Viver para Contar: Crianças Grandes

Nestes programas os adultos comportam-se como crianças grandes. Pedro Guerra é o menino irritante, José Pina é o menino traquinas, Manuel Serrão é o menino ajuizado.

Os programas de comentário futebolístico ocupam cada vez mais espaço nos canais televisivos, o que mostra o seu sucesso. As TVs regem-se por critérios de audiência – pelo que, se um programa ocupa muito espaço num horário nobre, é porque a sua audiência o justifica.

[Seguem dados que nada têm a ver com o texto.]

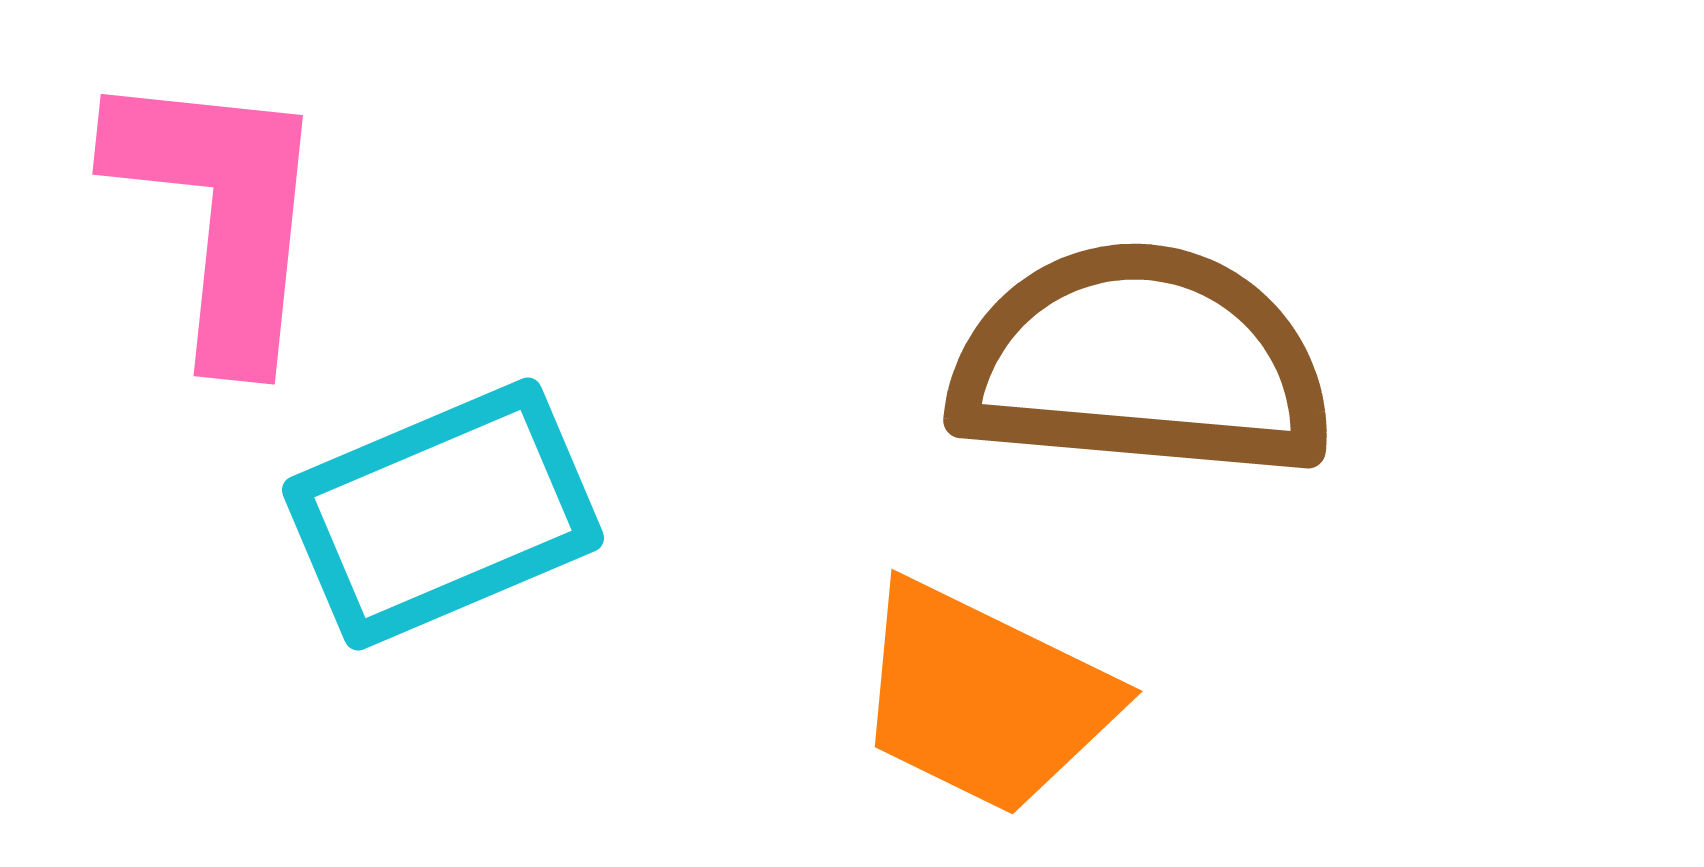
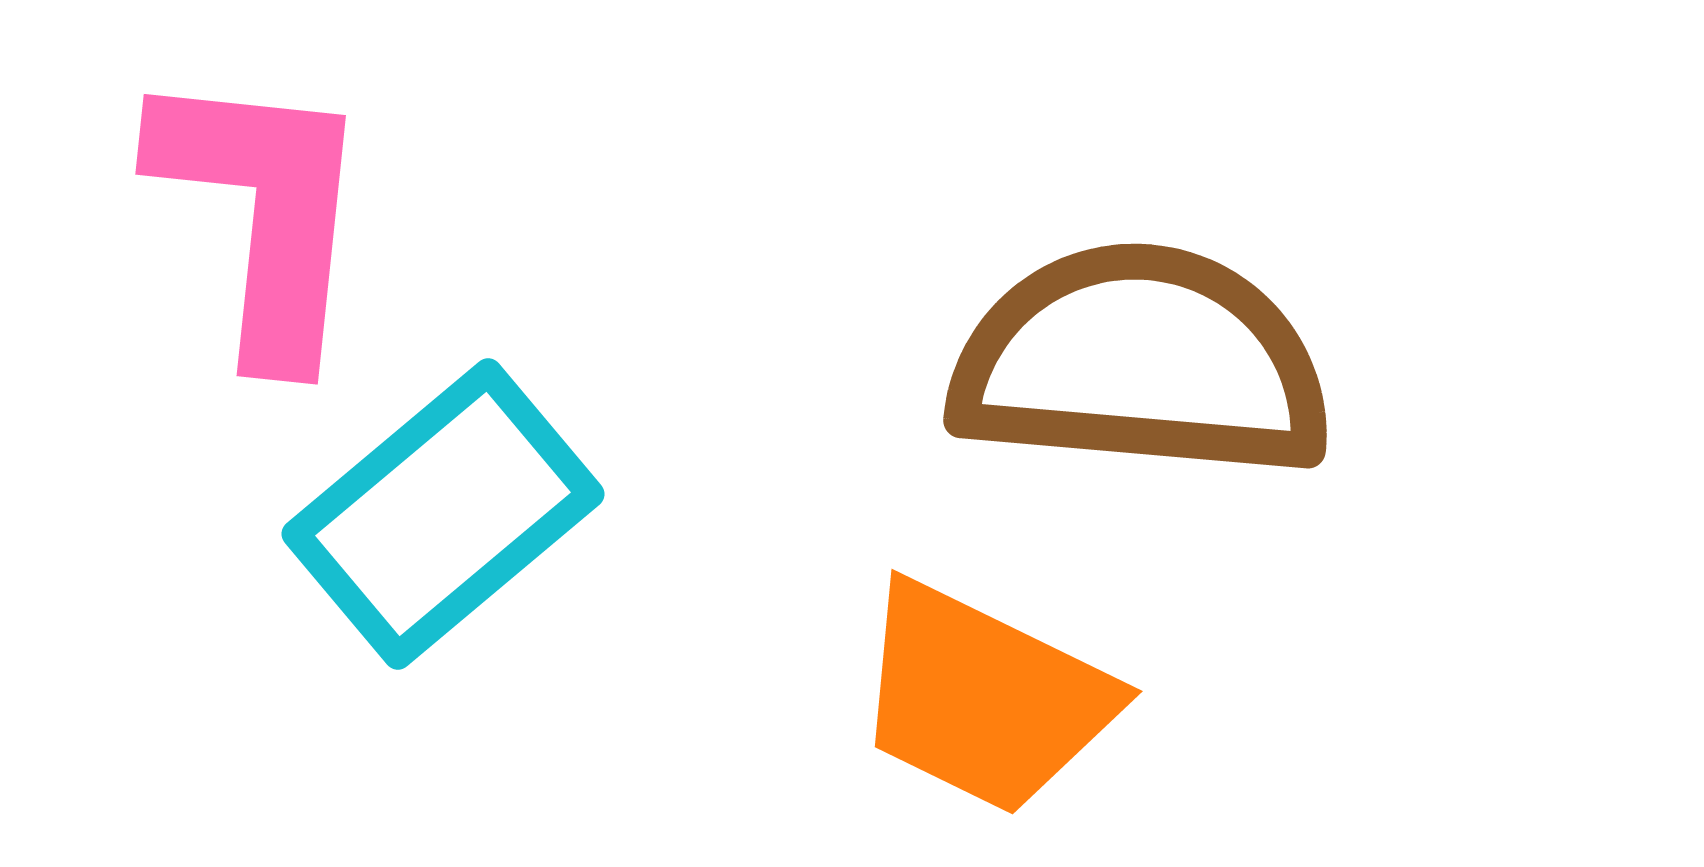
pink L-shape: moved 43 px right
cyan rectangle: rotated 17 degrees counterclockwise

Confesso o meu regular contributo para engrossar o número de telespectadores desses debates, que para mim funcionam como momentos de diversão. São mesmo das poucas coisas que na TV me fazem rir. Rivalizam com as comédias portuguesas dos anos 40, que levavam (e ainda levam) os portugueses à gargalhada. Alguns participantes desses programas competem – decerto involuntariamente – com Vasco Santana, António Silva ou Ribeirinho, tal o humor das suas tiradas e sobretudo dos diálogos que protagonizam.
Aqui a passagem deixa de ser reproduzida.